_Input data_:
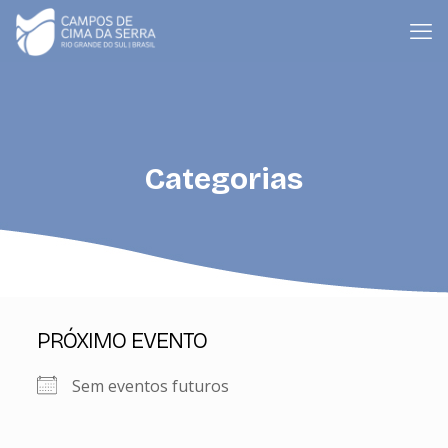
Categorias
PRÓXIMO EVENTO
Sem eventos futuros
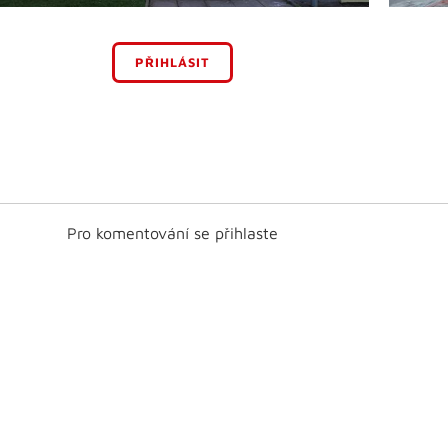
PŘIHLÁSIT
Pro komentování se přihlaste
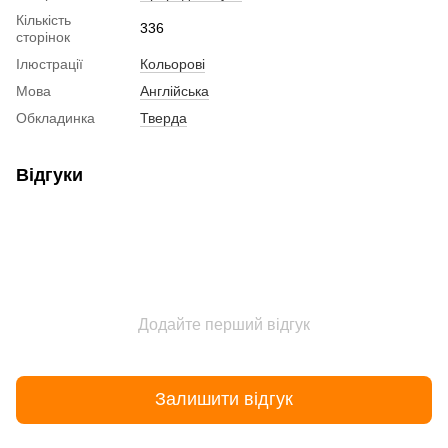
Кількість
336
сторінок
Ілюстрації
Кольорові
Мова
Англійська
Обкладинка
Тверда
Відгуки
Додайте перший відгук
Залишити відгук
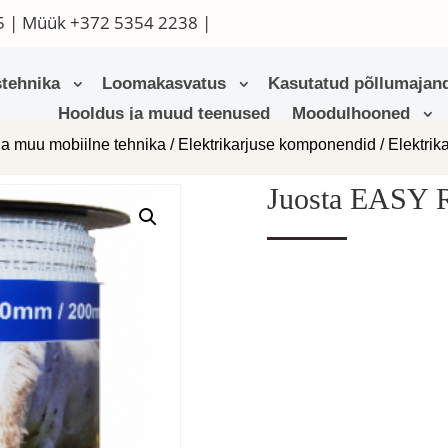
5
| Müük
+372 5354 2238
|
tehnika
Loomakasvatus
Kasutatud põllumajand
Hooldus ja muud teenused
Moodulhooned
ja muu mobiilne tehnika
/
Elektrikarjuse komponendid
/
Elektrik
Juosta EASY 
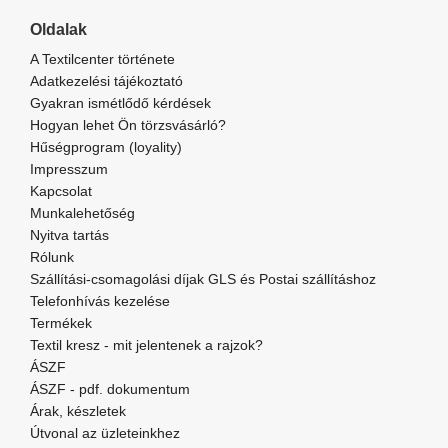
Oldalak
A Textilcenter története
Adatkezelési tájékoztató
Gyakran ismétlődő kérdések
Hogyan lehet Ön törzsvásárló?
Hűségprogram (loyality)
Impresszum
Kapcsolat
Munkalehetőség
Nyitva tartás
Rólunk
Szállítási-csomagolási díjak GLS és Postai szállításhoz
Telefonhívás kezelése
Termékek
Textil kresz - mit jelentenek a rajzok?
ÁSZF
ÁSZF - pdf. dokumentum
Árak, készletek
Útvonal az üzleteinkhez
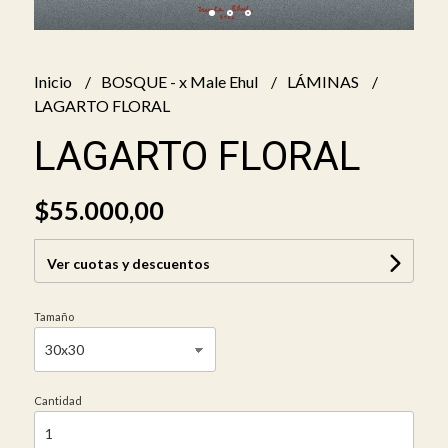
Inicio
BOSQUE - x Male Ehul
LÁMINAS
LAGARTO FLORAL
LAGARTO FLORAL
$55.000,00
Ver cuotas y descuentos
Tamaño
Cantidad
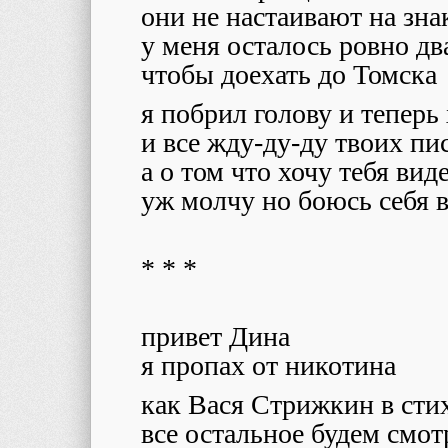
они не настаивают на зна
у меня осталось ровно дв
чтобы доехать до Томска
я побрил голову и тепер
и все жду-ду-ду твоих пи
а о том что хочу тебя вид
уж молчу но боюсь себя 
* * *
привет Дина
я пропах от никотина
как Вася Стрижкин в сти
все остальное будем смот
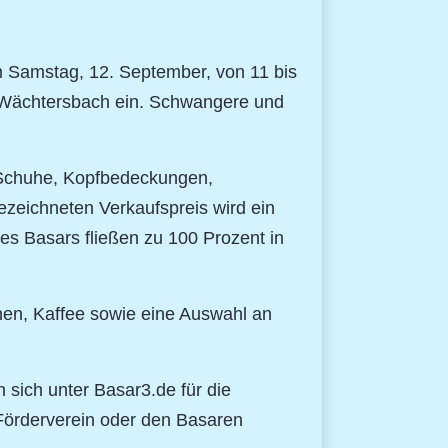
 Samstag, 12. September, von 11 bis
n Wächtersbach ein. Schwangere und
 Schuhe, Kopfbedeckungen,
ezeichneten Verkaufspreis wird ein
s Basars fließen zu 100 Prozent in
chen, Kaffee sowie eine Auswahl an
sich unter Basar3.de für die
 Förderverein oder den Basaren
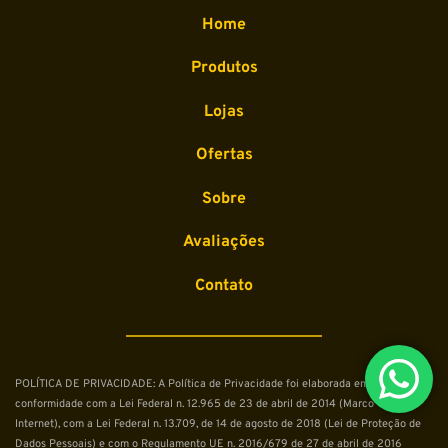
Home
Produtos
Lojas
Ofertas
Sobre
Avaliações
Contato
POLÍTICA DE PRIVACIDADE: A Política de Privacidade foi elaborada em 
conformidade com a Lei Federal n. 12.965 de 23 de abril de 2014 (Marco Civil da 
Internet), com a Lei Federal n. 13.709, de 14 de agosto de 2018 (Lei de Proteção de 
Dados Pessoais) e com o Regulamento UE n. 2016/679 de 27 de abril de 2016 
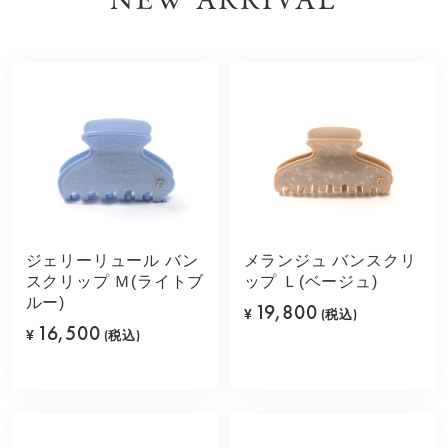
NEW ARRIVAL
ジェリーリュール バン
メランジュ バンスクリ
スクリップ Ｍ(ライトブ
ップ Ｌ(ベージュ)
ルー)
19,800
¥
(税込)
16,500
¥
(税込)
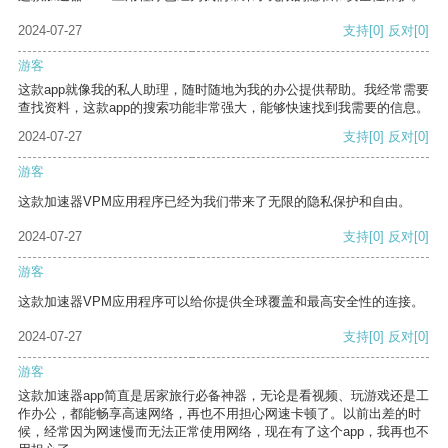
2024-07-27
支持
[0]
反对
[0]
游客
这款app就像我的私人助理，随时随地为我的办公提供帮助。我经常需要
查找资料，这款app的搜索功能非常强大，能够快速找到我需要的信息。
2024-07-27
支持
[0]
反对
[0]
游客
这款加速器VPM应用程序已经为我们带来了无限的隐私保护和自由。
2024-07-27
支持
[0]
反对
[0]
游客
这款加速器VPM应用程序可以给你提供全球覆盖和最高安全性的连接。
2024-07-27
支持
[0]
反对
[0]
游客
这款加速器app简直是居家旅行必备神器，无论是看视频、玩游戏还是工
作办公，都能畅享高速网络，再也不用担心网速卡顿了。以前出差的时
候，经常因为网速慢而无法正常使用网络，现在有了这个app，我再也不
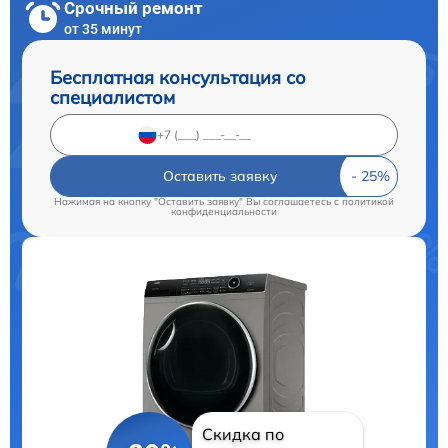
Срочный ремонт
от 35 минут
Бесплатная консультация со
специалистом
Оставить заявку
Нажимая на кнопку "Оставить заявку" Вы соглашаетесь c
политикой
конфиденциальности
Скидка по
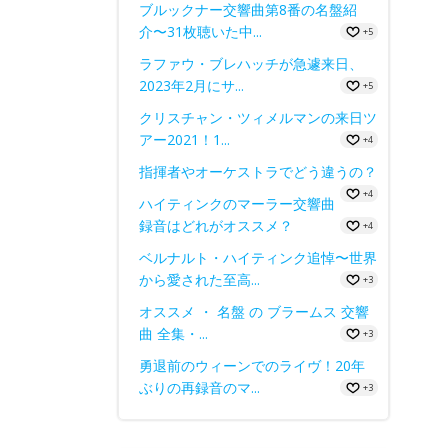
ブルックナー交響曲第8番の名盤紹
介〜31枚聴いた中...
+5
ラファウ・ブレハッチが急遽来日、
2023年2月にサ...
+5
クリスチャン・ツィメルマンの来日ツ
アー2021！1...
+4
指揮者やオーケストラでどう違うの？
+4
ハイティンクのマーラー交響曲
録音はどれがオススメ？
+4
ベルナルト・ハイティンク追悼〜世界
から愛された至高...
+3
オススメ ・ 名盤 の ブラームス 交響
曲 全集・...
+3
勇退前のウィーンでのライヴ！20年
ぶりの再録音のマ...
+3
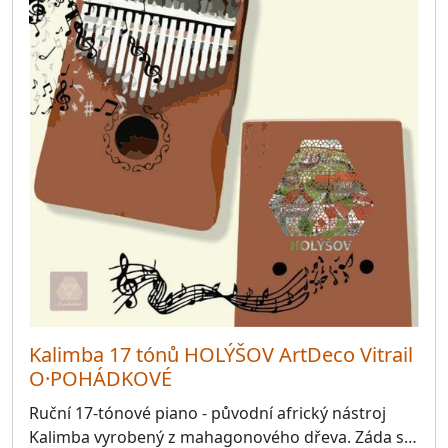
Kalimba 17 tónů HOLÝŠOV ArtDeco Vitrail
O·POHÁDKOVÉ
Ruční 17-tónové piano - původní africký nástroj
Kalimba vyrobený z mahagonového dřeva. Záda s…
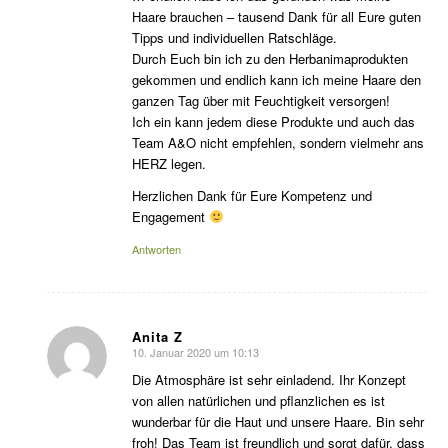
Haare brauchen – tausend Dank für all Eure guten
Tipps und individuellen Ratschläge.
Durch Euch bin ich zu den Herbanimaprodukten
gekommen und endlich kann ich meine Haare den
ganzen Tag über mit Feuchtigkeit versorgen!
Ich ein kann jedem diese Produkte und auch das
Team A&O nicht empfehlen, sondern vielmehr ans
HERZ legen.
Herzlichen Dank für Eure Kompetenz und
Engagement
Antworten
Anita Z
10. Januar 2020 um 10:13
sagte:
Die Atmosphäre ist sehr einladend. Ihr Konzept
von allen natürlichen und pflanzlichen es ist
wunderbar für die Haut und unsere Haare. Bin sehr
froh! Das Team ist freundlich und sorgt dafür, dass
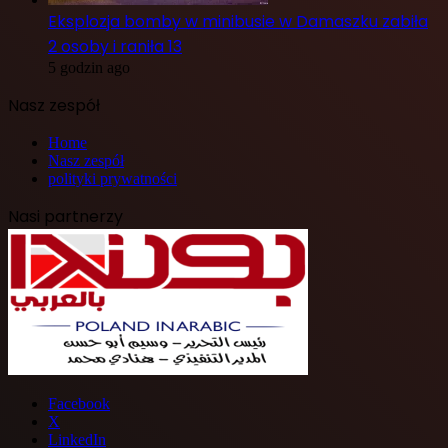
Eksplozja bomby w minibusie w Damaszku zabiła
2 osoby i raniła 13
5 godzin ago
Nasz zespół
Home
Nasz zespół
polityki prywatności
Nasi partnerzy
Facebook
X
LinkedIn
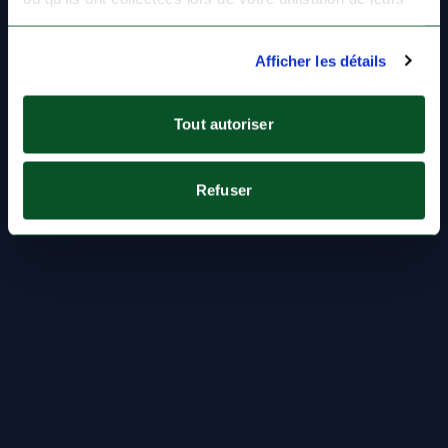
services.
Afficher les détails
Tout autoriser
Refuser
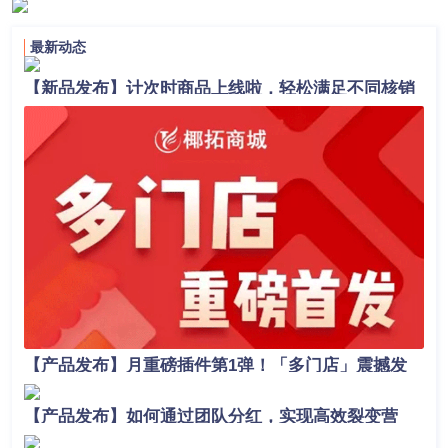
最新动态
【新品发布】计次时商品上线啦，轻松满足不同核销
场景！
【产品发布】月重磅插件第1弹！「多门店」震撼发
布，助力商家业绩轻松翻倍！
【产品发布】如何通过团队分红，实现高效裂变营
销？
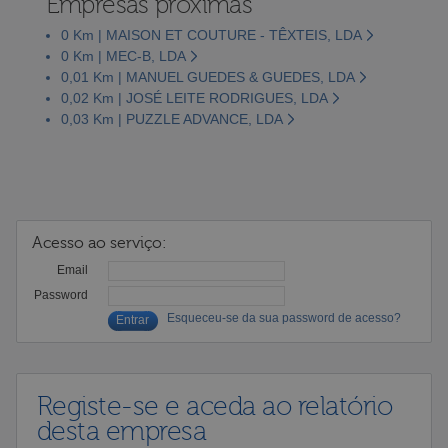
Empresas próximas
0 Km | MAISON ET COUTURE - TÊXTEIS, LDA
0 Km | MEC-B, LDA
0,01 Km | MANUEL GUEDES & GUEDES, LDA
0,02 Km | JOSÉ LEITE RODRIGUES, LDA
0,03 Km | PUZZLE ADVANCE, LDA
Acesso ao serviço:
Email
Password
Esqueceu-se da sua password de acesso?
Registe-se e aceda ao relatório
desta empresa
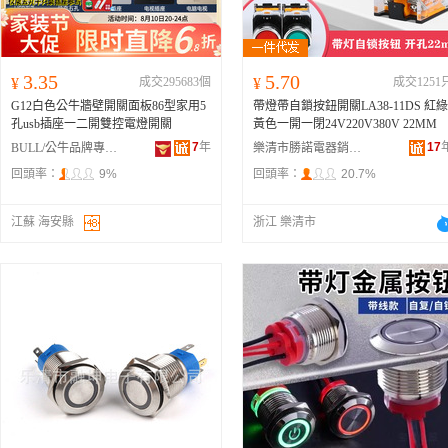
3.35
5.70
¥
成交295683個
¥
成交1251
G12白色公牛牆壁開關面板86型家用5
帶燈帶自鎖按鈕開關LA38-11DS 紅綠
孔usb插座一二開雙控電燈開關
黃色一開一閉24V220V380V 22MM
7
年
17
BULL/公牛品牌專營店
樂清市勝諾電器銷售中心
回頭率：
9%
回頭率：
20.7%
江蘇 海安縣
浙江 樂清市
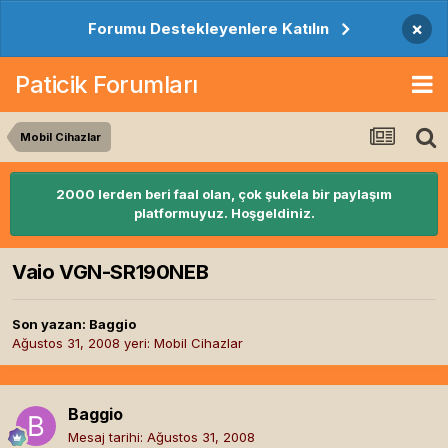
×
Forumu Destekleyenlere Katılın
Paticik Forumları
Mobil Cihazlar
2000 lerden beri faal olan, çok şukela bir paylaşım
platformuyuz. Hoşgeldiniz.
Vaio VGN-SR190NEB
Son yazan:
Baggio
Ağustos 31, 2008
yeri:
Mobil Cihazlar
Baggio
Mesaj tarihi:
Ağustos 31, 2008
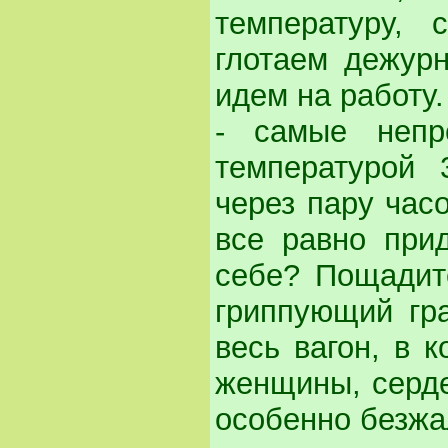
температуру,
глотаем дежур
идем на работу
- самые непр
температурой 
через пару часо
все равно при
себе? Пощадит
гриппующий гра
весь вагон, в 
женщины, серде
особенно безжа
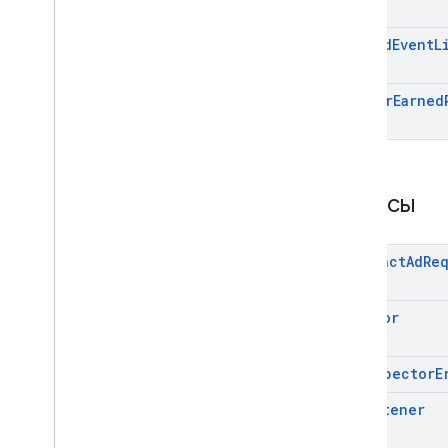
On
Paid
Event
L
On
User
Earned
Классы
Abstract
Ad
Re
Ad
Error
Ad
Inspector
E
Ad
Listener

_What is being asked_: I need the entries printed exactly, with each picture left out.

_Task output_:
Categorias
PRÓXIMO EVENTO
Sem eventos futuros
PŘIHLÁSIT
Pro komentování se přihlaste
Кількість
336
сторінок
Ілюстрації
Кольорові
Мова
Англійська
Обкладинка
Тверда
Відгуки
Додайте перший відгук
Залишити відгук
5
| Müük
+372 5354 2238
|
tehnika
Loomakasvatus
Kasutatud põllumajand
Hooldus ja muud teenused
Moodulhooned
ja muu mobiilne tehnika
/
Elektrikarjuse komponendid
/
Elektrik
Juosta EASY 
Oldalak
A Textilcenter története
Adatkezelési tájékoztató
Gyakran ismétlődő kérdések
Hogyan lehet Ön törzsvásárló?
Hűségprogram (loyality)
Impresszum
Kapcsolat
Munkalehetőség
Nyitva tartás
Rólunk
Szállítási-csomagolási díjak GLS és Postai szállításhoz
Telefonhívás kezelése
Termékek
Textil kresz - mit jelentenek a rajzok?
ÁSZF
ÁSZF - pdf. dokumentum
Árak, készletek
Útvonal az üzleteinkhez
Inicio
BOSQUE - x Male Ehul
LÁMINAS
LAGARTO FLORAL
LAGARTO FLORAL
$55.000,00
Ver cuotas y descuentos
Tamaño
Cantidad
они не настаивают на зна
у меня осталось ровно дв
чтобы доехать до Томска
я побрил голову и тепер
и все жду-ду-ду твоих пи
а о том что хочу тебя вид
уж молчу но боюсь себя 
* * *
привет Дина
я пропах от никотина
как Вася Стрижкин в сти
все остальное будем смот
 Samstag, 12. September, von 11 bis
n Wächtersbach ein. Schwangere und
 Schuhe, Kopfbedeckungen,
ezeichneten Verkaufspreis wird ein
s Basars fließen zu 100 Prozent in
chen, Kaffee sowie eine Auswahl an
sich unter Basar3.de für die
 Förderverein oder den Basaren
Home
Produtos
Lojas
Ofertas
Sobre
Avaliações
Contato
POLÍTICA DE PRIVACIDADE: A Política de Privacidade foi elaborada em 
conformidade com a Lei Federal n. 12.965 de 23 de abril de 2014 (Marco Civil da 
Internet), com a Lei Federal n. 13.709, de 14 de agosto de 2018 (Lei de Proteção de 
Dados Pessoais) e com o Regulamento UE n. 2016/679 de 27 de abril de 2016 
NEW ARRIVAL
ジェリーリュール バン
メランジュ バンスクリ
スクリップ Ｍ(ライトブ
ップ Ｌ(ベージュ)
ルー)
19,800
¥
(税込)
16,500
¥
(税込)
2024-07-27
支持
[0]
反对
[0]
游客
这款app就像我的私人助理，随时随地为我的办公提供帮助。我经常需要
查找资料，这款app的搜索功能非常强大，能够快速找到我需要的信息。
2024-07-27
支持
[0]
反对
[0]
游客
这款加速器VPM应用程序已经为我们带来了无限的隐私保护和自由。
2024-07-27
支持
[0]
反对
[0]
游客
这款加速器VPM应用程序可以给你提供全球覆盖和最高安全性的连接。
2024-07-27
支持
[0]
反对
[0]
游客
这款加速器app简直是居家旅行必备神器，无论是看视频、玩游戏还是工
作办公，都能畅享高速网络，再也不用担心网速卡顿了。以前出差的时
候，经常因为网速慢而无法正常使用网络，现在有了这个app，我再也不
Срочный ремонт
от 35 минут
Бесплатная консультация со
специалистом
Оставить заявку
Нажимая на кнопку "Оставить заявку" Вы соглашаетесь c
политикой
конфиденциальности
Скидка по
ブルックナー交響曲第8番の名盤紹
介〜31枚聴いた中...
+5
ラファウ・ブレハッチが急遽来日、
2023年2月にサ...
+5
クリスチャン・ツィメルマンの来日ツ
アー2021！1...
+4
指揮者やオーケストラでどう違うの？
+4
ハイティンクのマーラー交響曲
録音はどれがオススメ？
+4
ベルナルト・ハイティンク追悼〜世界
から愛された至高...
+3
オススメ ・ 名盤 の ブラームス 交響
曲 全集・...
+3
勇退前のウィーンでのライヴ！20年
ぶりの再録音のマ...
+3
Kalimba 17 tónů HOLÝŠOV ArtDeco Vitrail
O·POHÁDKOVÉ
Ruční 17-tónové piano - původní africký nástroj
Kalimba vyrobený z mahagonového dřeva. Záda s…
Haare brauchen – tausend Dank für all Eure guten
Tipps und individuellen Ratschläge.
Durch Euch bin ich zu den Herbanimaprodukten
gekommen und endlich kann ich meine Haare den
ganzen Tag über mit Feuchtigkeit versorgen!
Ich ein kann jedem diese Produkte und auch das
Team A&O nicht empfehlen, sondern vielmehr ans
HERZ legen.
Herzlichen Dank für Eure Kompetenz und
Engagement
Antworten
Anita Z
10. Januar 2020 um 10:13
sagte:
Die Atmosphäre ist sehr einladend. Ihr Konzept
von allen natürlichen und pflanzlichen es ist
wunderbar für die Haut und unsere Haare. Bin sehr
froh! Das Team ist freundlich und sorgt dafür, dass
Eksplozja bomby w minibusie w Damaszku zabiła
2 osoby i raniła 13
5 godzin ago
Nasz zespół
Home
Nasz zespół
polityki prywatności
Nasi partnerzy
Facebook
X
LinkedIn
services.
Afficher les détails
Tout autoriser
Refuser
最新动态
【新品发布】计次时商品上线啦，轻松满足不同核销
场景！
【产品发布】月重磅插件第1弹！「多门店」震撼发
布，助力商家业绩轻松翻倍！
【产品发布】如何通过团队分红，实现高效裂变营
销？
Empresas próximas
0 Km | MAISON ET COUTURE - TÊXTEIS, LDA
0 Km | MEC-B, LDA
0,01 Km | MANUEL GUEDES & GUEDES, LDA
0,02 Km | JOSÉ LEITE RODRIGUES, LDA
0,03 Km | PUZZLE ADVANCE, LDA
Acesso ao serviço:
Email
Password
Esqueceu-se da sua password de acesso?
Registe-se e aceda ao relatório
desta empresa
3.35
5.70
¥
成交295683個
¥
成交1251
G12白色公牛牆壁開關面板86型家用5
帶燈帶自鎖按鈕開關LA38-11DS 紅綠
孔usb插座一二開雙控電燈開關
黃色一開一閉24V220V380V 22MM
7
年
17
BULL/公牛品牌專營店
樂清市勝諾電器銷售中心
回頭率：
9%
回頭率：
20.7%
江蘇 海安縣
浙江 樂清市
×
Forumu Destekleyenlere Katılın
Paticik Forumları
Mobil Cihazlar
2000 lerden beri faal olan, çok şukela bir paylaşım
platformuyuz. Hoşgeldiniz.
Vaio VGN-SR190NEB
Son yazan:
Baggio
Ağustos 31, 2008
yeri:
Mobil Cihazlar
Baggio
Mesaj tarihi:
Ağustos 31, 2008
температуру,
глотаем дежур
идем на работу
- самые непр
температурой 
через пару часо
все равно при
себе? Пощадит
гриппующий гра
весь вагон, в 
женщины, серде
особенно безжа
On
Paid
Event
L
On
User
Earned
Классы
Abstract
Ad
Re
Ad
Error
Ad
Inspector
E
Ad
Listener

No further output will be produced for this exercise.